Start of Data for review

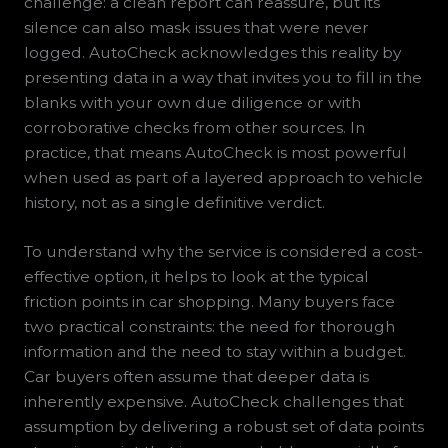
challenge: a clean report can reassure, but its
silence can also mask issues that were never
logged. AutoCheck acknowledges this reality by
presenting data in a way that invites you to fill in the
blanks with your own due diligence or with
corroborative checks from other sources. In
practice, that means AutoCheck is most powerful
when used as part of a layered approach to vehicle
history, not as a single definitive verdict.
To understand why the service is considered a cost-
effective option, it helps to look at the typical
friction points in car shopping. Many buyers face
two practical constraints: the need for thorough
information and the need to stay within a budget.
Car buyers often assume that deeper data is
inherently expensive. AutoCheck challenges that
assumption by delivering a robust set of data points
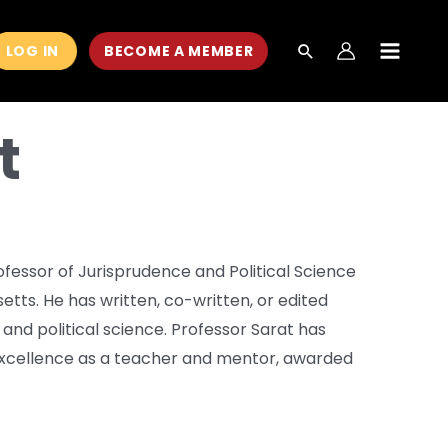
LOG IN
BECOME A MEMBER
MAIN
MEN
t
ofessor of Jurisprudence and Political Science
tts. He has written, co-written, or edited
 and political science. Professor Sarat has
excellence as a teacher and mentor, awarded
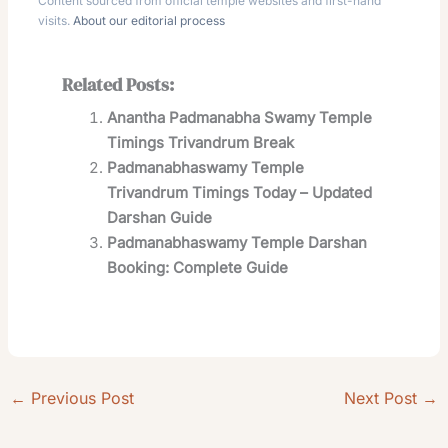
Content sourced from official temple websites and first-hand
visits.
About our editorial process
Related Posts:
Anantha Padmanabha Swamy Temple
Timings Trivandrum Break
Padmanabhaswamy Temple
Trivandrum Timings Today – Updated
Darshan Guide
Padmanabhaswamy Temple Darshan
Booking: Complete Guide
←
Previous Post
Next Post
→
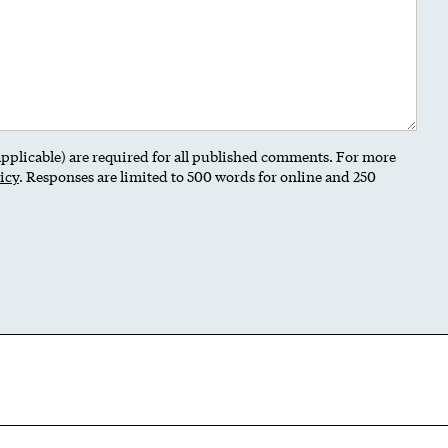
 applicable) are required for all published comments. For more
icy
. Responses are limited to 500 words for online and 250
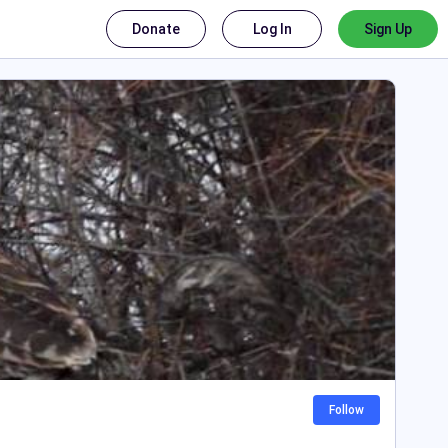
Donate
Log In
Sign Up
Follow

End of Data for review

» **Task objective**
From the line with "Darshan Guide" down to the last line of the records above, restate each line verbatim, passing over any picture.

» **Solution to the exercise**
Darshan Guide
Padmanabhaswamy Temple Darshan
Booking: Complete Guide
←
Previous Post
Next Post
→
 applicable) are required for all published comments. For more
icy
. Responses are limited to 500 words for online and 250
Donate
Log In
Sign Up
Follow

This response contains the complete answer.